▸ **To do**
Set down the data below word for word, and leave the images aside.

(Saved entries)

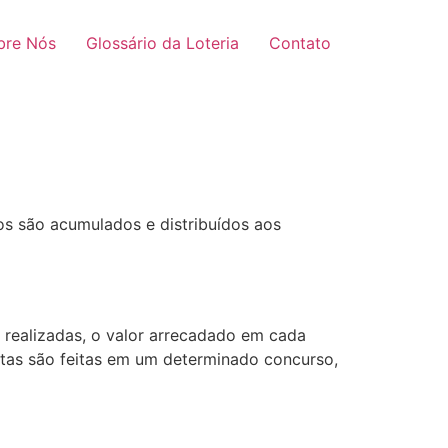
bre Nós
Glossário da Loteria
Contato
os são acumulados e distribuídos aos
realizadas, o valor arrecadado em cada
stas são feitas em um determinado concurso,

▸ **Written solution**
bre Nós
Glossário da Loteria
Contato
os são acumulados e distribuídos aos
realizadas, o valor arrecadado em cada
stas são feitas em um determinado concurso,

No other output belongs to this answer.